← Beranda

Kurban Tanpa Sampah: Ini Pilihan Wadah Ramah Lingkungan yang Bisa Kamu Gunakan

Farida Novita RahmahJumat, 6 Juni 2025 | 04.07 WIB
Ilustrasi petugas memotong daging hewan kurban. (SALMAN TOYIBI/JAWA POS)

 

JawaPos.com-- Idul Adha bukan cuma tentang menyembelih hewan kurban, tapi juga tentang semangat berbagi. Salah satu bagian penting dari proses itu adalah saat daging kurban dibagikan kepada masyarakat. Tapi, pernahkah kamu berpikir soal wadahnya?

Setiap tahun, jutaan kantong plastik dipakai untuk membagikan daging kurban. Praktis, iya. Tapi juga menyisakan tumpukan sampah yang sulit terurai.

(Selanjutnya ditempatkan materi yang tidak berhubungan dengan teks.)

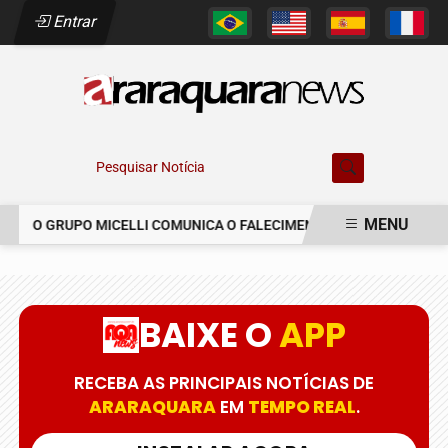
Entrar
Pesquisar Notícia
MENU
O GRUPO MICELLI COMUNICA O FALECIMENTO DO SR. MARCELO C
EM ALTA
BAIXE O
APP
RECEBA AS PRINCIPAIS NOTÍCIAS DE
ARARAQUARA
EM
TEMPO REAL
.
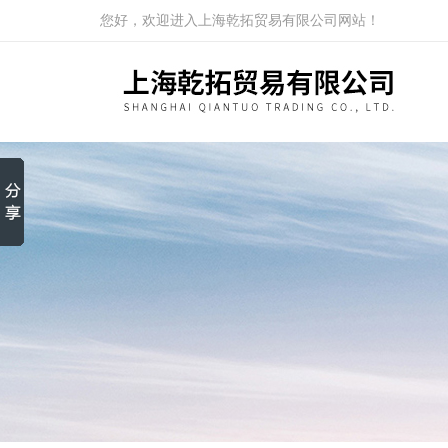
您好，欢迎进入上海乾拓贸易有限公司网站！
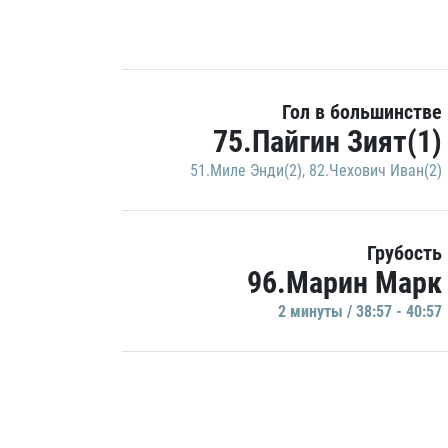
Гол в большинстве
75.Пайгин Зият(1)
51.Миле Энди(2)
,
82.Чехович Иван(2)
Грубость
96.Марин Марк
2 минуты / 38:57 - 40:57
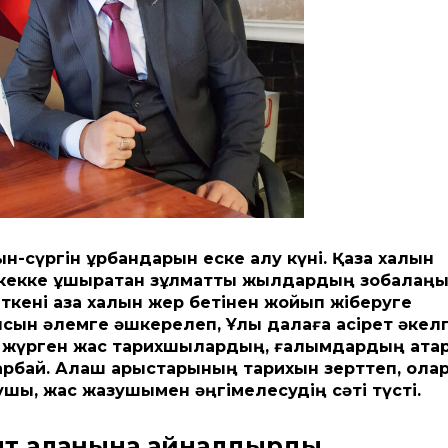
-сүргін құрбандарын еске алу күні. Қазақ халқын
лкекке ұшыратқан зұлматты жылдардың зобалаңы
ені қазақ халқын жер бетінен жойып жіберуге
ысын әлемге әшкерелеп, Ұлы далаға қасірет әкел
п жүрген жас тарихшылардың, ғалымдардың қата
қтарбай. Алаш арыстарының тарихын зерттеп, ол
шы, жас жазушымен әңгімелесудің сәті түсті.
ент алаңына айналдырды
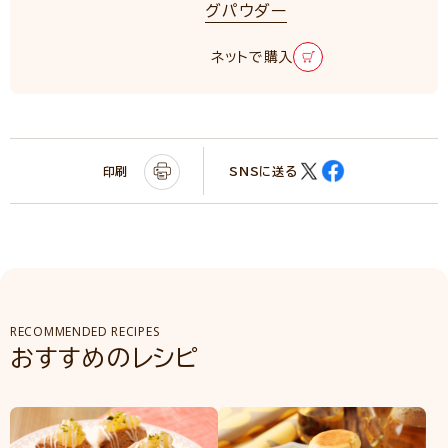
グパウダー
ネットで購入
印刷
SNSに送る
RECOMMENDED RECIPES
おすすめのレシピ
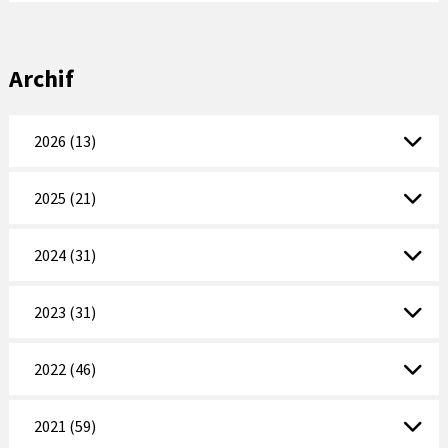
Archif
2026 (13)
2025 (21)
2024 (31)
2023 (31)
2022 (46)
2021 (59)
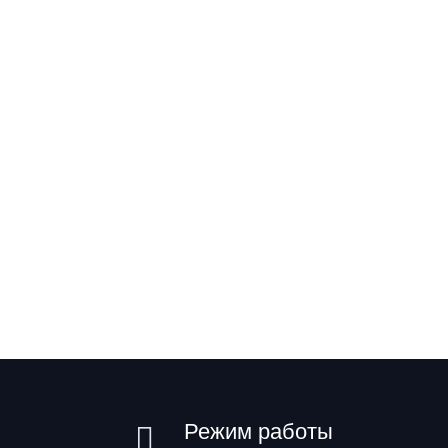
Режим работы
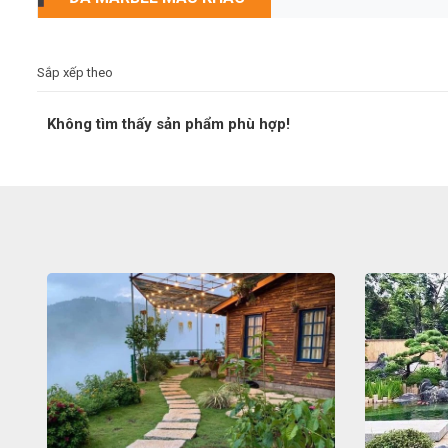
Sắp xếp theo
Không tìm thấy sản phẩm phù hợp!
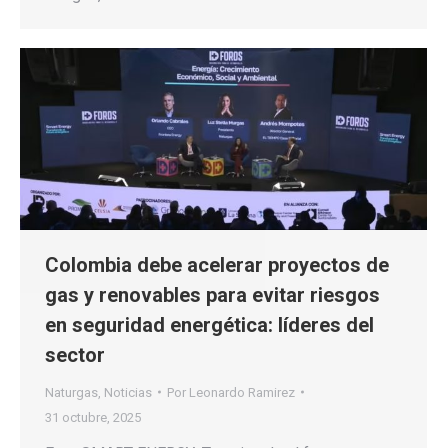
Colombia debe acelerar proyectos de
gas y renovables para evitar riesgos
en seguridad energética: líderes del
sector
Naturgas
,
Noticias
Por
Leonardo Ramirez
31 octubre, 2025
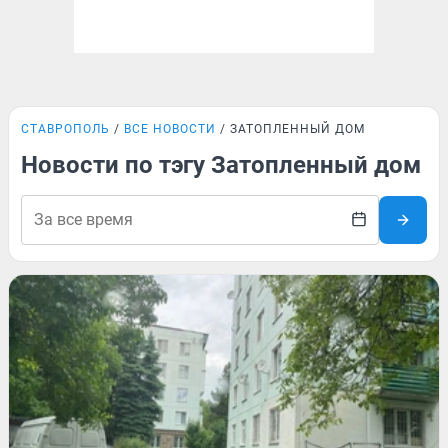
СТАВРОПОЛЬ
ВСЕ НОВОСТИ
ЗАТОПЛЕННЫЙ ДОМ
Новости по тэгу Затопленный дом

Padahal, ada banyak cara lain yang bisa dilakukan agar kurban tetap bermakna, tanpa mencederai lingkungan.

Masalah Plastik di Balik Niat Baik

Plastik memang murah dan gampang dipakai, tapi efek jangka panjangnya bisa merugikan.

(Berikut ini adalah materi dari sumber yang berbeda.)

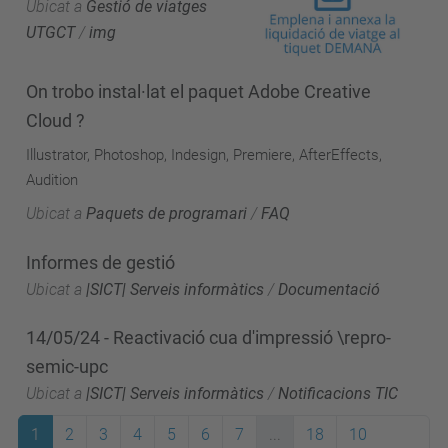
Ubicat a
Gestió de viatges
UTGCT
/
img
On trobo instal·lat el paquet Adobe Creative
Cloud ?
Illustrator, Photoshop, Indesign, Premiere, AfterEffects,
Audition
Ubicat a
Paquets de programari
/
FAQ
Informes de gestió
Ubicat a
|SICT| Serveis informàtics
/
Documentació
14/05/24 - Reactivació cua d'impressió \repro-
semic-upc
Ubicat a
|SICT| Serveis informàtics
/
Notificacions TIC
1
2
3
4
5
6
7
...
18
10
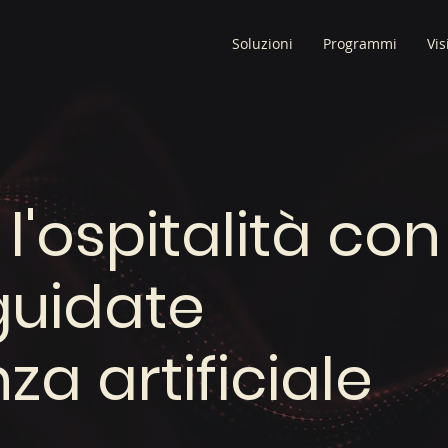
Soluzioni
Programmi
Vis
l'ospitalità con
guidate
nza artificiale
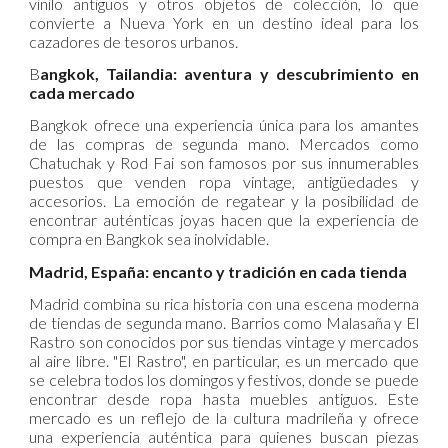
vinilo antiguos y otros objetos de colección, lo que
convierte a Nueva York en un destino ideal para los
cazadores de tesoros urbanos.
B
angkok, Tailandia: aventura y descubrimiento en
cada mercado
Bangkok ofrece una experiencia única para los amantes
de las compras de segunda mano. Mercados como
Chatuchak y Rod Fai son famosos por sus innumerables
puestos que venden ropa vintage, antigüedades y
accesorios. La emoción de regatear y la posibilidad de
encontrar auténticas joyas hacen que la experiencia de
compra en Bangkok sea inolvidable.
Madrid, España: encanto y tradición en cada tienda
Madrid combina su rica historia con una escena moderna
de tiendas de segunda mano. Barrios como Malasaña y El
Rastro son conocidos por sus tiendas vintage y mercados
al aire libre. "El Rastro", en particular, es un mercado que
se celebra todos los domingos y festivos, donde se puede
encontrar desde ropa hasta muebles antiguos. Este
mercado es un reflejo de la cultura madrileña y ofrece
una experiencia auténtica para quienes buscan piezas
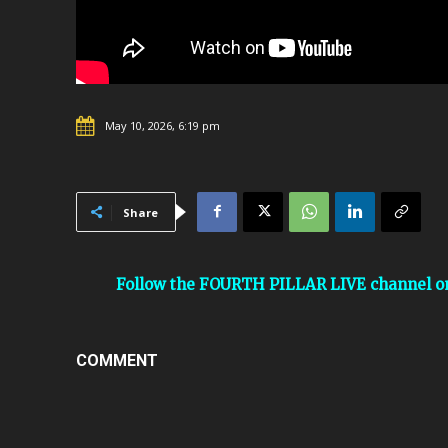
May 10, 2026, 6:19 pm
Share
Follow the FOURTH PILLAR LIVE channel 
COMMENT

Menurut data dari Kementerian Lingkungan Hidup dan Kehutanan, Indonesia menghasilkan lebih dari 11 juta ton sampah plastik setiap tahun, dan hanya sebagian kecil yang berhasil didaur ulang, dikutip dari KLHK.go.id).

Saat Iduladha, penggunaan plastik biasanya meningkat drastis hanya dalam hitungan hari. Ironisnya, niat baik untuk berbagi justru bisa berdampak buruk bagi bumi jika kita tak berhati-hati memilih wadah.

Berikut Rekomendasi Wadah Pembagian Kurban yang Lebih Baik:

  1. Besek Bambu atau Daun

Wadah tradisional ini sekarang makin populer lagi, lho! Besek dari bambu atau daun jati/daun pisang mudah terurai, tampil alami, dan memberikan kesan yang hangat serta lokal. Cocok buat kurban di lingkungan RT, masjid, atau pesantren.

  1. Kotak Kardus Daur Ulang

Kotak dari karton tebal bisa jadi alternatif yang lebih “keren” dan aman. Banyak panitia kurban di kota besar yang mulai beralih ke kardus mini sebagai pengganti plastik. Bisa didesain menarik, dan tentu saja, lebih mudah terurai.

  1. Bawa Wadah Sendiri (BYOC - Bring Your Own Container)

Beberapa komunitas seperti Zero Waste Indonesia sudah lama mengampanyekan sistem ini.

Penerima kurban diajak membawa wadah sendiri saat pengambilan. Memang butuh edukasi dan pembiasaan, tapi hasilnya sangat positif, dikutip dari zerowaste.id.

  1. Kantong Bioplastik

Kalau memang terpaksa harus pakai plastik, pilihlah plastik berbahan singkong atau jagung yang bisa terurai lebih cepat. Harganya memang sedikit lebih mahal, tapi jauh lebih baik untuk lingkungan.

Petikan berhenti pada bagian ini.